Comecei finalmente a montar o meu, oportunamente darei notícias, agora estou aflito lol.
um abraço e força nisso.
afonso

----------


## Gonçalo Rio

> Olá Gonçalo 
> Belo projecto, fico cheio de curiusidade do desenvolvimento.
> Adorava puder fazer uma visita para ver de perto essa beleza.
> Comecei finalmente a montar o meu, oportunamente darei notícias, agora estou aflito lol.
> um abraço e força nisso.
> afonso


Viva Afonso,

Terei todo o prazer em te receber (ainda não chegou é nada cá a casa). Poe noticias do teu ! 

Abraço !!!

----------


## Gonçalo Rio

> Olá Gonçalo,
> 
> Quanto ao projeto parabéns pela nova aventura, gostava de saber + do teu sump, como vai repor a agua de osmose no reservatório (solenoide?) e da evaporação do aqua (osmoregulador?), ou se aproveitando para outros fins vai colocar algum computador a controlar tudo e mais um pouco?
> 
> Quanto as HQI, uso 150W BLV 14K, estão a 7 meses e pelo comportamento / reação dos corais que estão a "buscar" mais luz, estas já foram a vida! Mas a olho nú não apresentam diferença, nem mesmo quando comparadas com fotos anteriores. Hoje vou repor com 150W Arcadia 14k, espero que tenham o efeito esperado.
> 
> Quanto ao calor gerado, nada que um chiller não resolva...contudo a temperatura desce com a mesma proporção que a conta de energia sobe...
> 
> Já agora para não perder o barco...
> ...


Viva Jeff,

Quando tudo estiver ja montado, serás concerteza convidado.

Quanto às questões:

A água de reposição será colocada no reservatorio através de um método muito sofisticado: balde  :SbSourire2:  :SbSourire2: 

Para reposiçao da água de evaporação será através de um Niveaumate (boia de nivel + bomba peristaltica).

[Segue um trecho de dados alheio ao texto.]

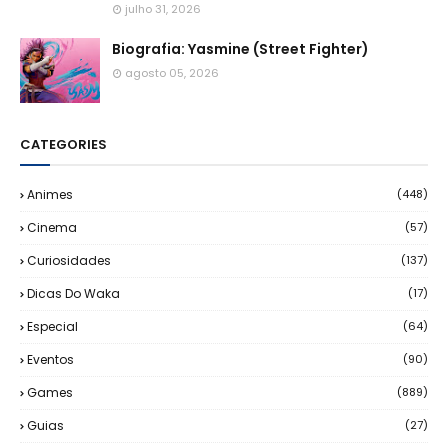
julho 31, 2026
Biografia: Yasmine (Street Fighter)
agosto 05, 2026
CATEGORIES
Animes
(448)
Cinema
(57)
Curiosidades
(137)
Dicas Do Waka
(17)
Especial
(64)
Eventos
(90)
Games
(889)
Guias
(27)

O sistema será controlado quase na totalidade por um sistema Aquatrónica.

Em relção às lampadas, as que eu estou a falar são as Reeflux da Coralvue que tem uma duracção e qualidade comprovadamente superior (experiência comprovada pelo Joaquim Galinhas e pelo Carlos Mota aqui no post).

Abraço

----------


## Gonçalo Rio

Agora falta mandar fazer a estrutura de suporte aos lumenbright.

Alguém dá-me pistas de "especialistas" nesta área que me consigam fazer uma rapidamente ? (tenho os desenhos feitos)

----------


## PedroPedroso

boas 

se precisares de desenhos em cad diz.

----------


## Gonçalo Rio

> boas 
> 
> se precisares de desenhos em cad diz.


Tens bons programas de CAD ?

----------


## Gonçalo Rio

Cá vão os meus desenhos:
luzes.jpg

E o desenho do amigo "pro" Pedro Pedroso:
iluminacao.jpg

----------


## Gonçalo Rio

Chegou o "bicho":



E a estrutura também (made in "Joaquim Galinhas"  :SbSourire2: ). Amanha tiro fotos ficou muito bem, vou forrá-la na mesma madeira do aquário.

----------


## Gonçalo Rio

então cá vai um update dos andamentos dos trabalhos.

A estrutura "made by Joaquim Galinhas" :

estrutura1.jpg

estrutura2.jpg

estrutura3.jpg

O material para forrar a estrutura:

estrutura4.jpg

E a estrutura forrada após um árduo trabalho de colagem  :Coradoeolhos:  :Coradoeolhos: :

estrutura5.jpg

estrutura6.jpg

E finalmente um "intrometido" que se "fez à foto"  :SbSourire2:  :SbSourire2: :

aquariogato1.jpg

----------


## Gonçalo Rio

Algumas fotos já da queda montada e o retorno em fase de montagem com o Bubble King pelo meio:

aquario2.jpg

aquario3.jpg

E a saida do retorno com locline:

aquario1.jpg

----------


## Ricardo Rodriguez

caro colega gonçalo , em relação ao loc line eu acho que podias usar o T dentro da coluna seca, e assim o da esquerda ficava igual áo da direita.

cumps: Ricardo Rodriguez

----------


## Marcos Cavaleiro

Ja vi pares mais pequenos :SbSourire2:  :SbSourire2:  :SbSourire2:

----------


## Gonçalo Rio

Fundo colado (3 dias de trabalho  :Coradoeolhos: ):



Aquário de quarenta preparado:

----------


## Raul Bernardino

Olá Gonçalo,

Como estou em fase de preparação do meu futuro aqua, ando a seguir atentamente este teu post  :SbOk: .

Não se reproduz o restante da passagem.